Saturday, March 28, 2009

Study: (H5N1): Effects Of Physico-Chemical Factors On Its Survival

 

 

# 2949

 

 

Actually, the full name of the study which just appeared in the Virology Journal is:

 

Avian influenza virus (H5N1); effects of physico-chemical factors on its survival

Muhammad Akbar Shahid, Muhammad Abubakar1, Sajid Hameed2 and Shamsul Hassan

 

And before you turn away, this study is actually more interesting than it sounds.

 

The authors wanted to find out how long, and under what conditions, the H5N1 virus can survive intact in the environment, and the best ways to kill it.    

 

Answers to which are of interest to just about all of us.

 

Even if the virus never obtains pandemic capability, it still remains an environmental hazard (to poultry, and to people) in areas where it has become endemic.  

 

Right now, that includes countries like Egypt, Indonesia, China, India, Pakistan, and Vietnam . . . but someday it could also include the United States, Canada, and Europe.  

 

And the threat isn’t limited to just the H5 viruses, there are H7 and H9 viruses in circulation that are of concern as well.

 

Vaccination of poultry is considered, at best, to be a stopgap measure.  Eradication of infected birds and the disinfecting of contaminated environments is the preferred method of control.

 

Researchers in Pakistan isolated the H5N1 virus during an outbreak in 2006 and cultivated it in embryonated chicken eggs. 

 

They then harvested the allanto-amniotic (AAF) fluid containing the virus, and used it in a variety of environmental and chemical tests to see how long the virus remained viable.

 

The results are illuminating.

 

Some excerpts from the study follow, with the first regarding viability at various temperatures, and the effects of UV light:

 

Avian influenza virus H5N1 retained its infectivity at 4°C for more than 100 days although HA activity was decreased.

 

Virus lost its infectivity after 24 h  when kept at room temperature (28°C).

 

Virus tolerated 15 min exposure to 56°C however it was inactivated at 56°C after 30 min of exposure.

 

Ultraviolet light had no deleterious effect on the virus replicating ability even after 60 minutes of exposure (Table 1).

 

 

Virus samples were exposed to Acid (pH < 7) and Basic  (pH > 7) solutions to determine at what level of acidity or alkalinity were viruses inactivated.

 

 

It was observed that H5N1 subtype lost its viability when exposed to pH 1, 3, 11 and 13 after 6 h while it remained viable at pH 7 for all contact times (6, 12, 18 and 24 h).

 

It retained its virulence at pH 5 for 18 h but got inactivated after 24 h.

 

Virus retained its infectivity at pH 9 for more than 24 h (Table 2).

 

To give the lay person some idea of the relative acidity and alkalinity of various common substances, I’ve reproduced a chart from the Wikipedia.

 

image

 

 

The prolonged contact time required to inactivate the virus even at relatively high and low pH levels tends to makes their use problematic to control the virus.

 

With regards to commonly used disinfecting agents in laboratories and hospitals, better results were achieved:

 

 

H5N1 was inactivated with formalin (0.2, 0.4 and 0.6% after 15 minutes)

 

Iodine crystals (0.4 and 0.6% after 15 minutes)

 

Phenol crystals (0.4 and 0.6% after 15 minutes)

 

CID 20 (0.5% after 60 minutes and 1.0% after 15 minutes)

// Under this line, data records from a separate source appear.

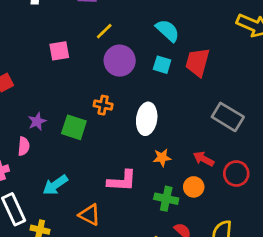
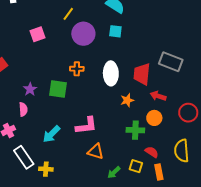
red trapezoid: (197, 62) -> (142, 74), moved
red circle: (236, 174) -> (188, 113), moved
pink L-shape: (122, 181) -> (86, 126), moved
orange triangle: (90, 215) -> (96, 152), moved

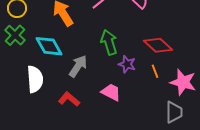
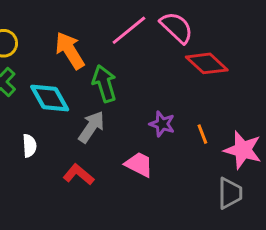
green arrow: (109, 42) -> (104, 84), moved
red diamond: (158, 45) -> (207, 63), moved
white semicircle: (35, 79) -> (29, 146), size x0.6

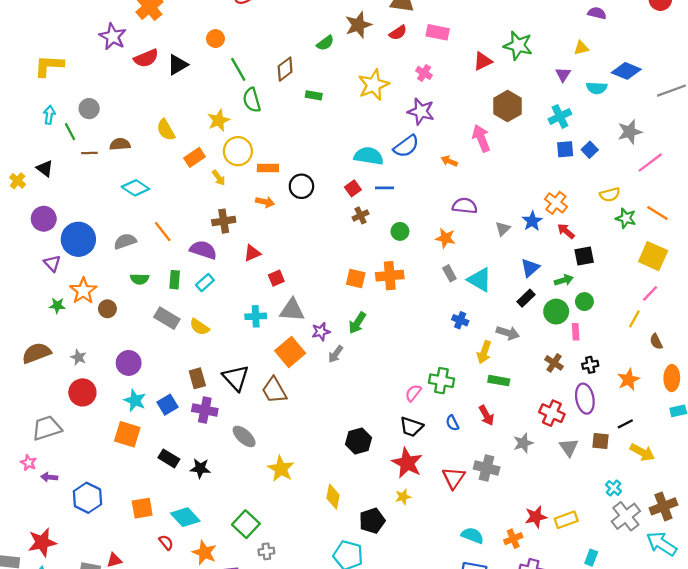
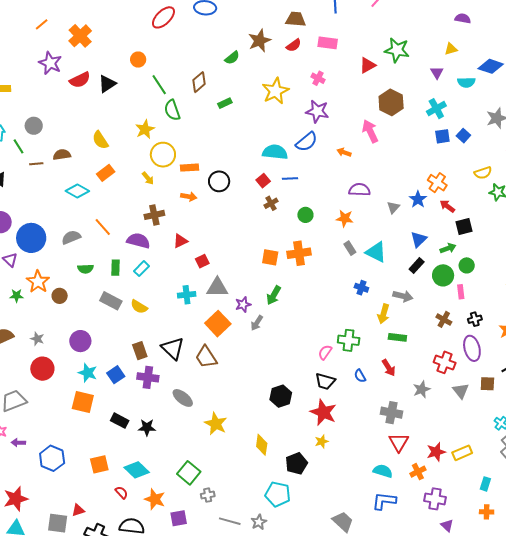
green rectangle: (314, 95) -> (225, 103), turned -32
orange rectangle: (194, 157) -> (106, 173), moved
red triangle: (454, 478) -> (399, 442), moved

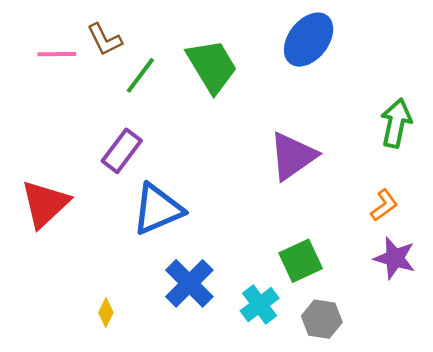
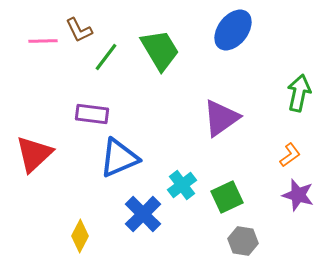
purple rectangle: (122, 151) -> (92, 114), turned 60
cyan cross: (260, 305) -> (182, 185), moved
yellow diamond: (106, 312) -> (80, 236), size x1.5

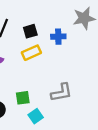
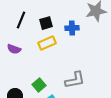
green square: (23, 98) -> (39, 85), turned -32

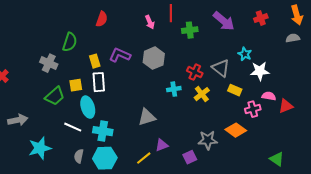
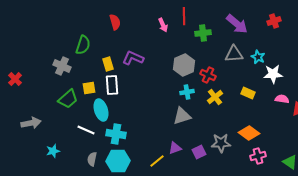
red semicircle: (102, 19) -> (115, 22), turned -35
gray hexagon: (154, 58) -> (184, 65), moved
gray triangle: (221, 68) -> (234, 54), moved, turned -42
pink cross: (253, 109) -> (258, 156), moved
gray triangle: (147, 117) -> (182, 116), moved
cyan star: (40, 148) -> (53, 151), size x0.6
purple square: (190, 157) -> (199, 152), moved

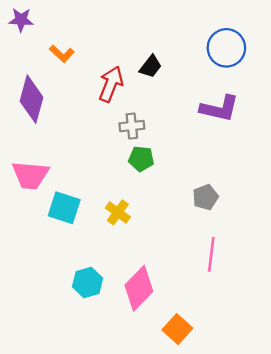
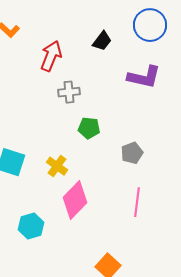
black trapezoid: (151, 67) -> (102, 41), moved
green pentagon: (141, 159) -> (89, 128), moved
pink diamond: (139, 288) -> (75, 200), moved

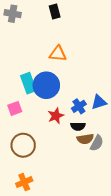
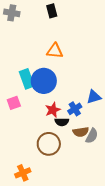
blue cross: (79, 106) -> (75, 109), moved
black semicircle: (78, 126) -> (62, 122), moved
brown circle: (23, 145) -> (49, 144), moved

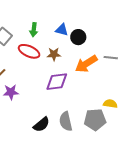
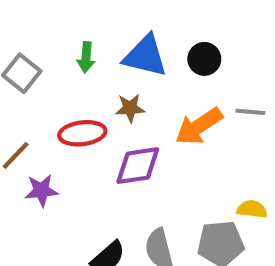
blue triangle: (62, 30) -> (145, 56), size x1.6
black circle: (78, 37) -> (204, 59), moved
red ellipse: (29, 51) -> (82, 133), moved, turned -30

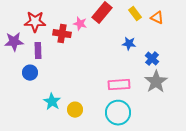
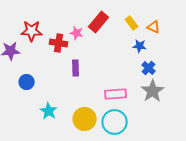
blue star: (129, 44) -> (140, 46), moved
purple rectangle: (38, 51) -> (76, 68), moved
yellow circle: (75, 110) -> (85, 119), moved, size x1.5

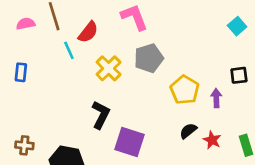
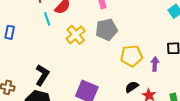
yellow pentagon: (185, 90) -> (132, 56), turned 30
black L-shape: (101, 115) -> (42, 75), moved

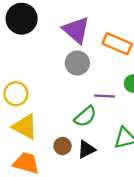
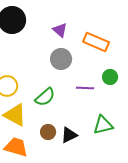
purple triangle: (76, 30) -> (60, 30), size x0.6
green semicircle: (85, 116) -> (45, 97), moved

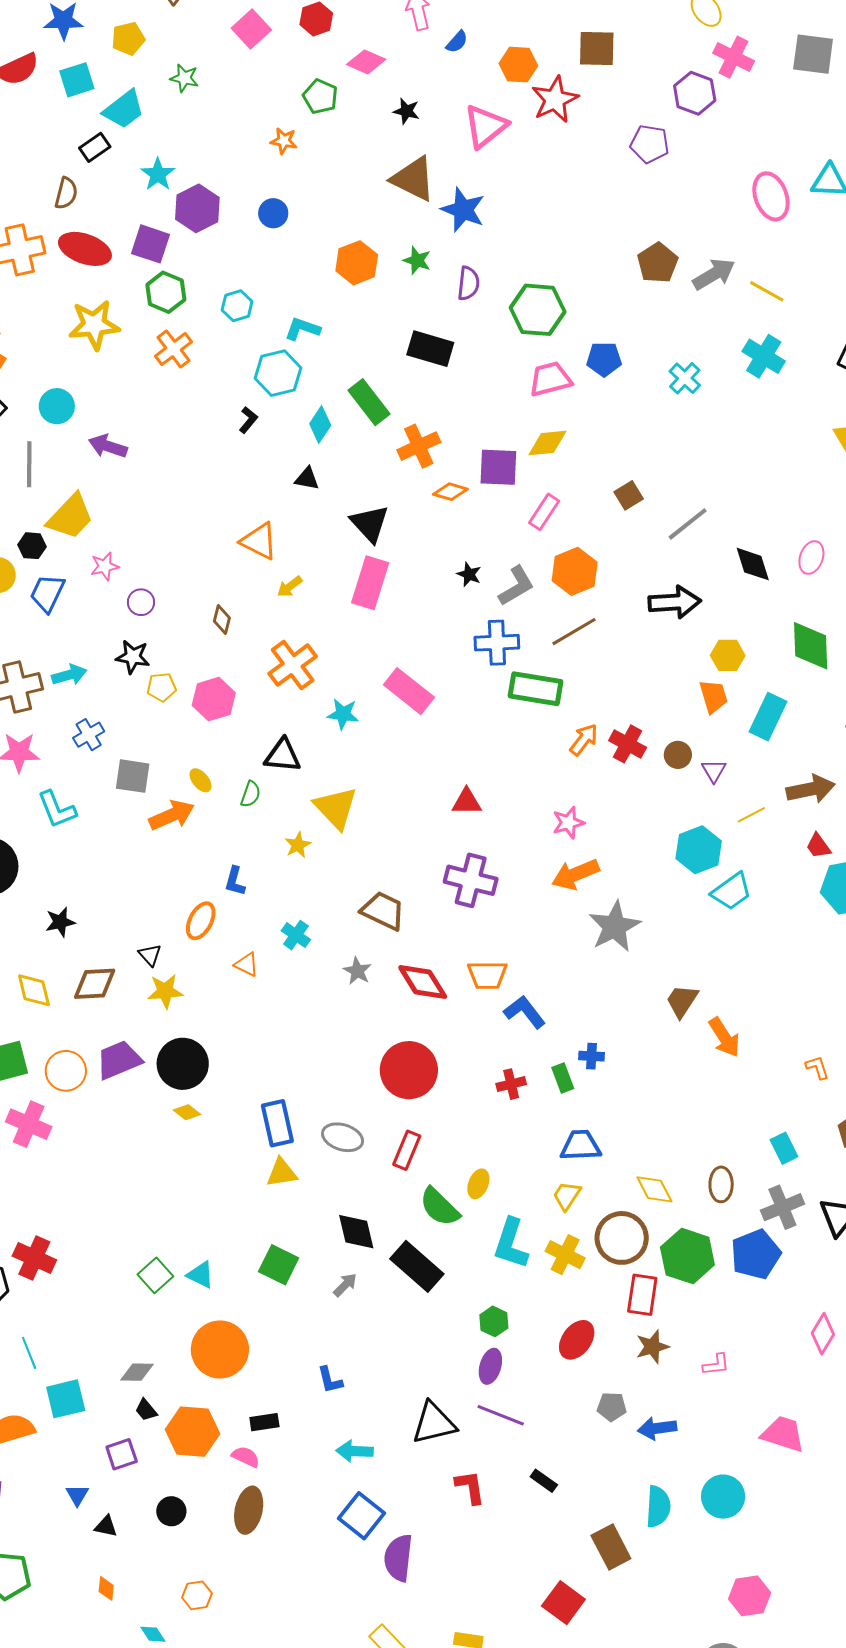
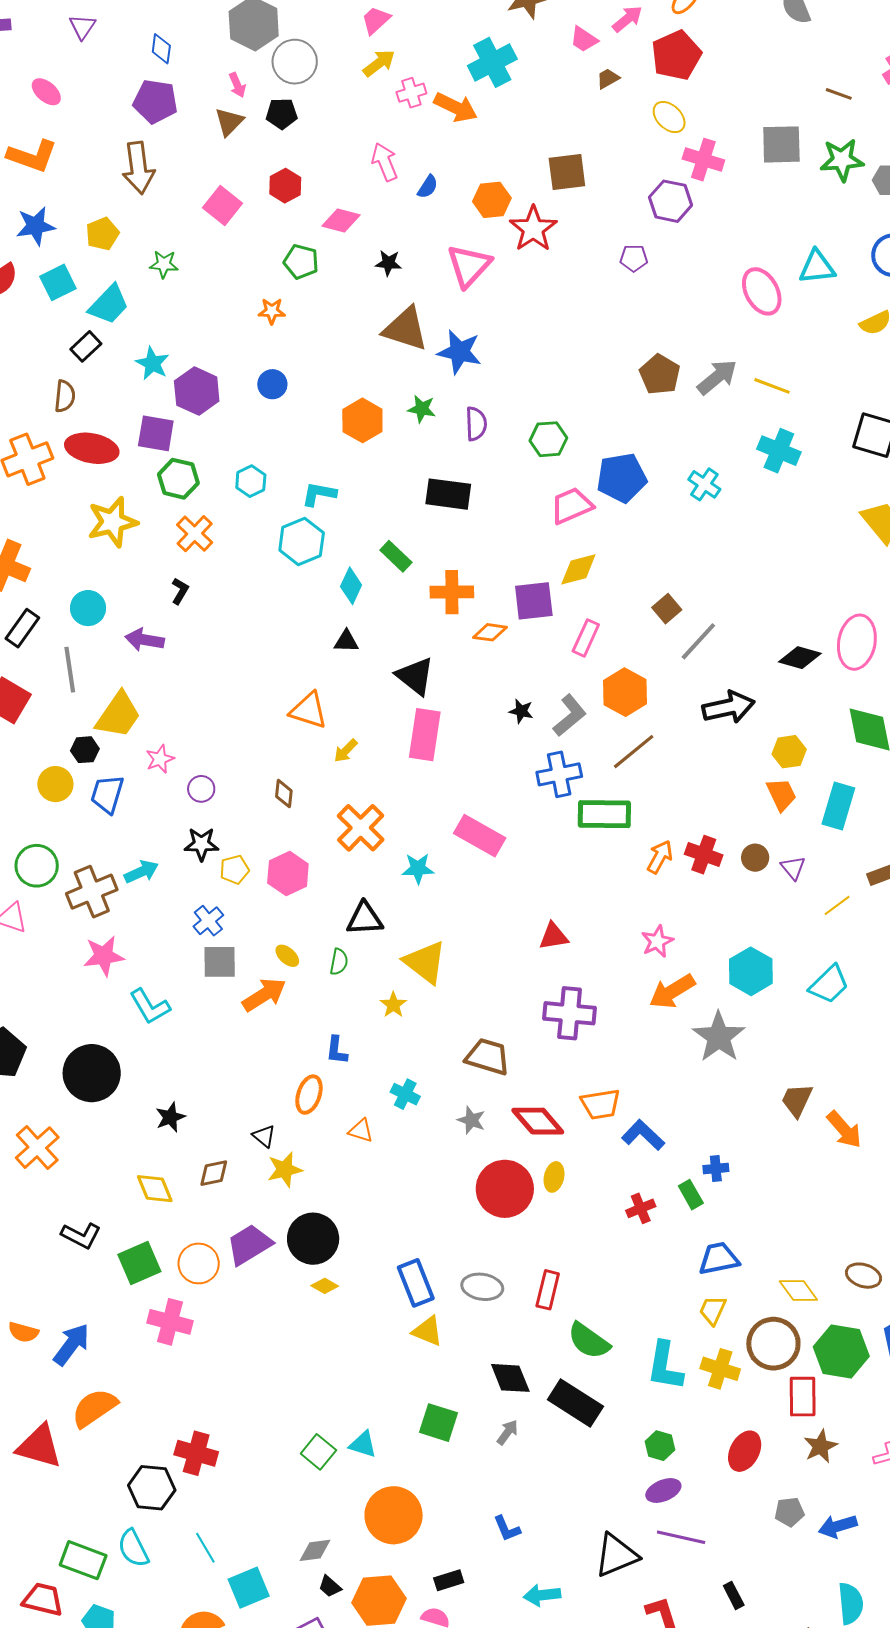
purple pentagon: (650, 144) -> (634, 258), size x0.7
green hexagon: (538, 310) -> (548, 439), size x0.7
blue pentagon: (604, 359) -> (622, 478), size x1.4
green rectangle: (369, 402) -> (396, 556), size x0.7
black L-shape: (248, 420) -> (180, 591), moved
orange cross: (419, 446) -> (452, 592), turned 33
gray line: (688, 524) -> (698, 641), moved
pink ellipse: (811, 558) -> (857, 642), size x1.6
black diamond: (753, 564) -> (800, 658), turned -48
blue cross: (89, 735) -> (208, 921), moved
cyan hexagon: (699, 850) -> (751, 971), moved
brown diamond: (95, 984) -> (214, 1173), size x0.7
red circle: (409, 1070) -> (505, 1189), moved
yellow triangle: (282, 1173) -> (427, 1331), turned 40
yellow ellipse: (478, 1184) -> (554, 1177), moved
brown ellipse: (721, 1184) -> (864, 1276), turned -64
purple ellipse: (490, 1366) -> (663, 1490), turned 60
black rectangle: (544, 1481) -> (734, 1595), turned 36

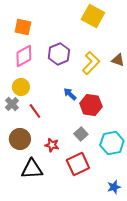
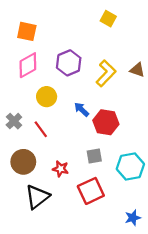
yellow square: (93, 16) -> (108, 19), size x0.6
yellow circle: (21, 87) -> (47, 97), moved
gray square: (81, 134) -> (94, 156), turned 32
black triangle: (32, 169) -> (37, 197), turned -35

Virkon®-S (0.2% after 45 minutes, 0.5 and 1.0% after 15 minutes)

 

Zeptin10% (0.5% after 45 minutes, 1% after 30 minutes and 2% after 15 minutes)

 

KEPCIDE300 (0.5% after 30 minutes and 1% after 15 minutes) and KEPCIDE 400 (0.5 and 1.0% after 15 minutes) at 28°C.

 

And finally, soap and detergents were tested:

 

Lifebuoy, Surf Excel and Caustic soda inactivated the virus at 0.1, 0.2 and 0.3% concentration after 5 minutes contact time while a concentration of 0.05% was not enough to kill virus (Table 4).

 

The authors make it clear that:  Each commercial preparation is the result of careful formulation and any modification can reduce the efficacy.

In other words, use according to directions!

 

While the virus is relatively easily inactivated by commonly used disinfecting methods, left unchallenged, at low temperatures and in a suitable medium, the virus can remain viable for days, weeks, or even months.

 

All of this, right now, is mostly of concern to those charged with maintaining bio-security measures at farms and hatcheries in the wake of avian influenza virus outbreaks, it could someday have broader implications.

 

This study is another step along the path of understanding how avian flu viruses survive (or not) in the environment, and how to eradicate them.